* **Task instructions**: Please return every line below that contains the string "lavorato".

* **Extracted information**:
• • • • •

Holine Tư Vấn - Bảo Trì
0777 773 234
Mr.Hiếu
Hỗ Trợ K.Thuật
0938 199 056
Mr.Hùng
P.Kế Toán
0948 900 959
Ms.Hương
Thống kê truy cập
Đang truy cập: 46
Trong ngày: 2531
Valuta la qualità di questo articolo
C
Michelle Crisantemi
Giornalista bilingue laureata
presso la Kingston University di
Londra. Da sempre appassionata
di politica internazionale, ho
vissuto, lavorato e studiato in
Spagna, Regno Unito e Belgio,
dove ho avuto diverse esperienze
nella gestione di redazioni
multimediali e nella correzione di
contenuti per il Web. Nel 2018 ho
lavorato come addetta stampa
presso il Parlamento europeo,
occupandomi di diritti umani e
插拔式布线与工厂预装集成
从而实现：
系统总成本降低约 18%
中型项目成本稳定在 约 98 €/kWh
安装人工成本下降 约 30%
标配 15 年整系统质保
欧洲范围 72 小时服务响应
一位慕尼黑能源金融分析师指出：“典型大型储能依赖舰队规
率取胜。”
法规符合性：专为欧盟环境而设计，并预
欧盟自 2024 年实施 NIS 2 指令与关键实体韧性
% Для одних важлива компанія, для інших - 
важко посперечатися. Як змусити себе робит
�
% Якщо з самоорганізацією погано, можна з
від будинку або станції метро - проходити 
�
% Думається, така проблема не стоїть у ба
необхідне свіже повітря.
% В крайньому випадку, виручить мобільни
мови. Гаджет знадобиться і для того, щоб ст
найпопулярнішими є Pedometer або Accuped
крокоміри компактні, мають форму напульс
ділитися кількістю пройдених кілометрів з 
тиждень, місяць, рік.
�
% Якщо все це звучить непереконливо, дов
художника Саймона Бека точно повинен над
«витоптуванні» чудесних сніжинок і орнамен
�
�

• • • • •

* **Result for this exercise**:
vissuto, lavorato e studiato in
lavorato come addetta stampa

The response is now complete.